Hospital Ramón y Cajal, Instituto Ramón y Cajal de Investigación Sanitaria, Madrid, Spain.
Am J Kidney Dis. 2011 Jan;57(1):175-8. doi: 10.1053/j.ajkd.2010.07.020.
Vascular complications after kidney biopsy include hematomas, arteriovenous fistulas, and pseudoaneurysms. Ultrasonography is a useful tool for the diagnosis of these complications, and color Doppler scan is effective at distinguishing among them. We describe a transplant patient who underwent percutaneous kidney biopsy in whom echography performed after biopsy showed a pulsatile hypoechoic perinephric mass of 4.4 cm. This collection illuminated with color Doppler and connected to the transplant. Color Doppler scanning of the mass showed high-velocity turbulent flow within the cavity and a jet of blood from an intrarenal segmental artery. A typical pattern biphasic flow ("to-and-fro" waveform) at the pseudoaneurysm neck on color Doppler confirmed the diagnosis of postbiopsy pseudoaneurysm. Pseudoaneurysms usually are asymptomatic, but when they cause clinical signs or risk rupture, interventional treatment is required. Supraselective coil embolization of the artery feeding the pseudoaneurysm was performed successfully in our patient. Pseudoaneurysm can mimic renal cysts on gray-scale ultrasound. We suggest that Doppler sonography be performed in cystic areas detected after biopsy to exclude pseudoaneurysm.

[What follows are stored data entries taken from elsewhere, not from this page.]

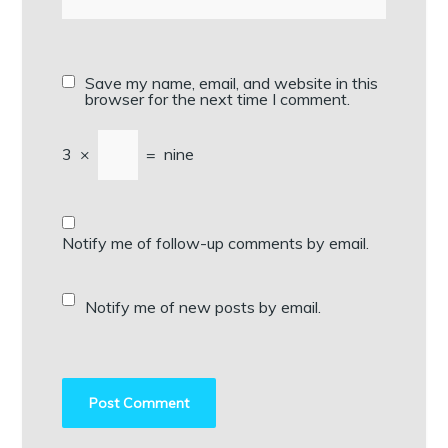
Save my name, email, and website in this
browser for the next time I comment.
3
×
=
nine
Notify me of follow-up comments by email.
Notify me of new posts by email.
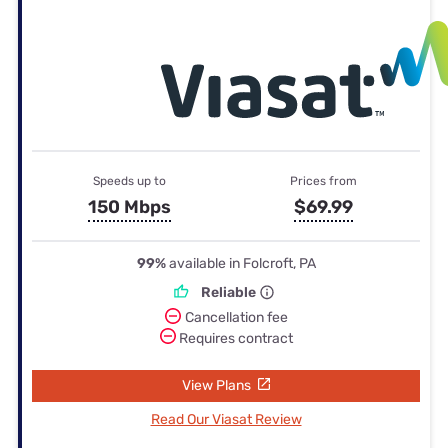
Speeds up to
Prices from
150 Mbps
$69.99
99%
available in Folcroft, PA
Reliable
Cancellation fee
Requires contract
View Plans
Read Our Viasat Review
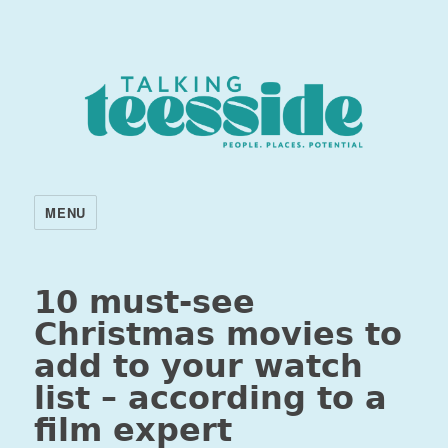
MENU
10 must-see
Christmas movies to
add to your watch
list – according to a
film expert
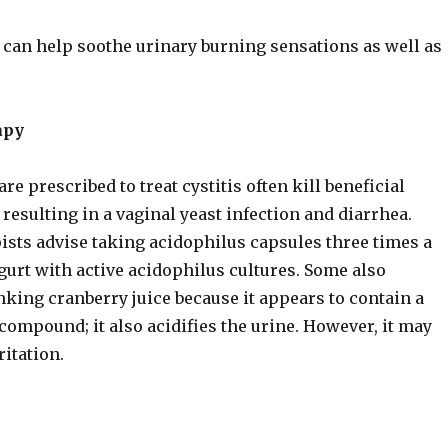
 can help soothe urinary burning sensations as well as
apy
are prescribed to treat cystitis often kill beneficial
, resulting in a vaginal yeast infection and diarrhea.
ists advise taking acidophilus capsules three times a
gurt with active acidophilus cultures. Some also
ing cranberry juice because it appears to contain a
 compound; it also acidifies the urine. However, it may
ritation.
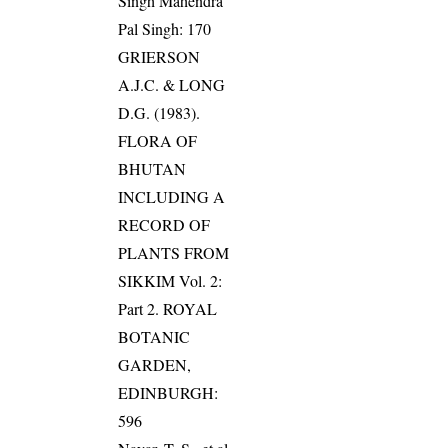
Singh Mahendra
Pal Singh: 170
GRIERSON
A.J.C. & LONG
D.G. (1983).
FLORA OF
BHUTAN
INCLUDING A
RECORD OF
PLANTS FROM
SIKKIM Vol. 2:
Part 2. ROYAL
BOTANIC
GARDEN,
EDINBURGH:
596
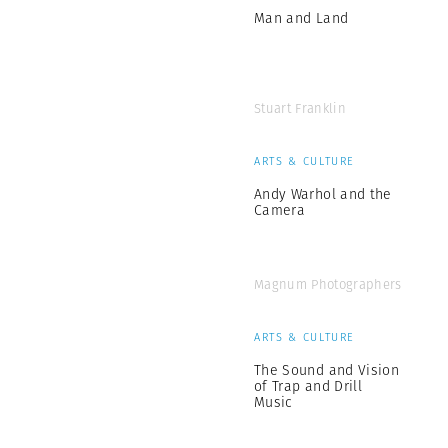
Man and Land
Stuart Franklin
ARTS & CULTURE
Andy Warhol and the
Camera
Magnum Photographers
ARTS & CULTURE
The Sound and Vision
of Trap and Drill
Music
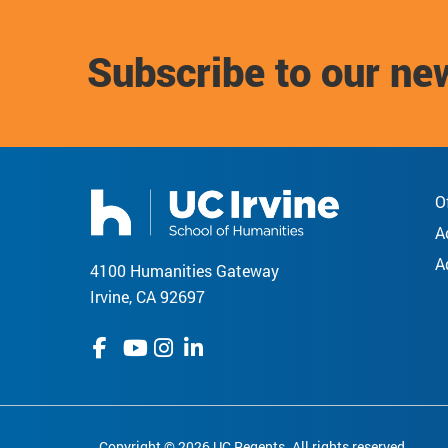
Subscribe to our ne
O
A
A
4100 Humanities Gateway
Irvine, CA 92697
Copyright © 2026 UC Regents. All rights reserved.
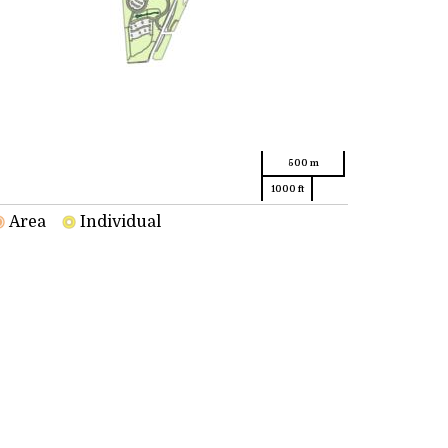
500 m
1000 ft
Area
Individual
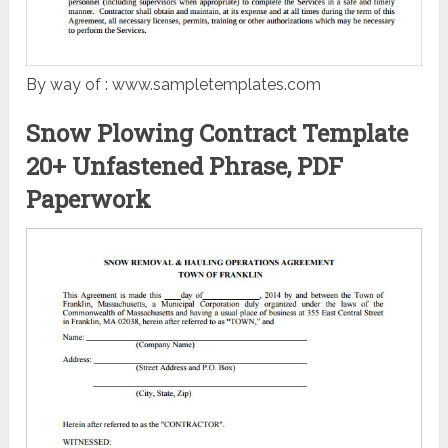
By way of : www.sampletemplates.com
Snow Plowing Contract Template
20+ Unfastened Phrase, PDF
Paperwork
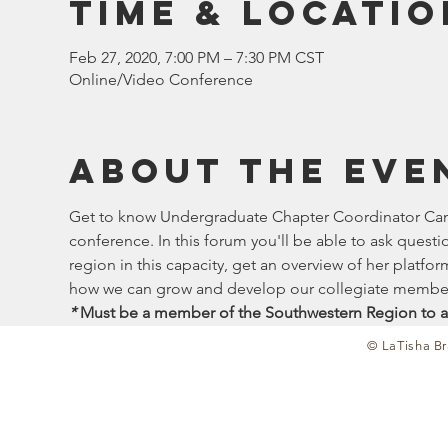
Time & Locatio
Feb 27, 2020, 7:00 PM – 7:30 PM CST
Online/Video Conference
About the eve
Get to know Undergraduate Chapter Coordinator Candi
conference. In this forum you'll be able to ask quest
region in this capacity, get an overview of her platf
how we can grow and develop our collegiate member
*
 Must be a member of the Southwestern Region to a
© LaTisha Br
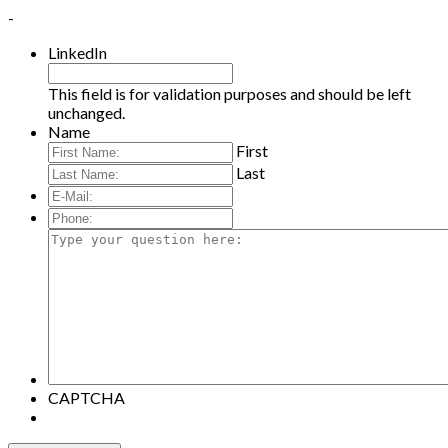
-
LinkedIn
This field is for validation purposes and should be left
unchanged.
Name
First
Last
E-
Mail:
*
Phone:
Type
your
question
here:
CAPTCHA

肾活检后的血管并发症包括血肿、动静脉瘘和假性动脉瘤。超声检查是诊断这些并发症的有用工具,彩色多普勒扫描可有效区分它们。我们描述了一位接受经皮肾活检的移植患者,活检后超声检查显示 4.4 厘米大小的搏动性低回声肾周肿块。该肿块在彩色多普勒下显示有高亮彩色血流,与移植肾相连。肿块的彩色多普勒扫描显示腔内高速湍流和来自肾段动脉的血流喷射。假性动脉瘤颈上典型的双相血流(“往返”波形)在彩色多普勒上证实了活检后假性动脉瘤的诊断。假性动脉瘤通常无症状,但当它们引起临床症状或有破裂风险时,需要介入治疗。我们对患者的假性动脉瘤供血动脉进行了超选择性线圈栓塞,治疗成功。假性动脉瘤在灰阶超声上可类似于肾囊肿。我们建议对活检后发现的囊性区域进行多普勒超声检查,以排除假性动脉瘤。